Saved data entries
※
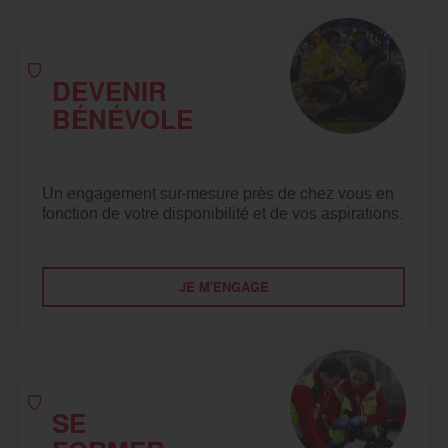
DEVENIR
BÉNÉVOLE
Un engagement sur-mesure près de chez vous en
fonction de votre disponibilité et de vos aspirations.
JE M'ENGAGE
SE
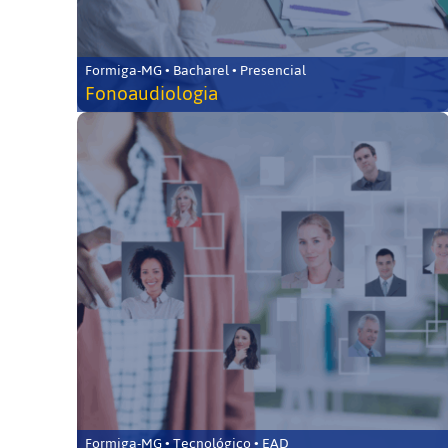
Formiga-MG • Bacharel • Presencial
Fonoaudiologia
Formiga-MG • Tecnológico • EAD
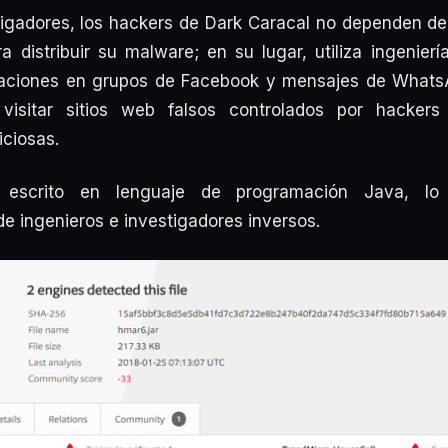
igadores, los hackers de Dark Caracal no dependen de
a distribuir su malware; en su lugar, utiliza ingenierí
caciones en grupos de Facebook y mensajes de Whats
 visitar sitios web falsos controlados por hackers
iciosas.
 escrito en lenguaje de programación Java, lo q
e ingenieros e investigadores inversos.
※
> **Problem requirements**
Look above for the line containing "escrito en lenguaje"; copy from it through the last line, exactly, and nothing more.

> **Problem solution**
 escrito en lenguaje de programación Java, lo q
e ingenieros e investigadores inversos.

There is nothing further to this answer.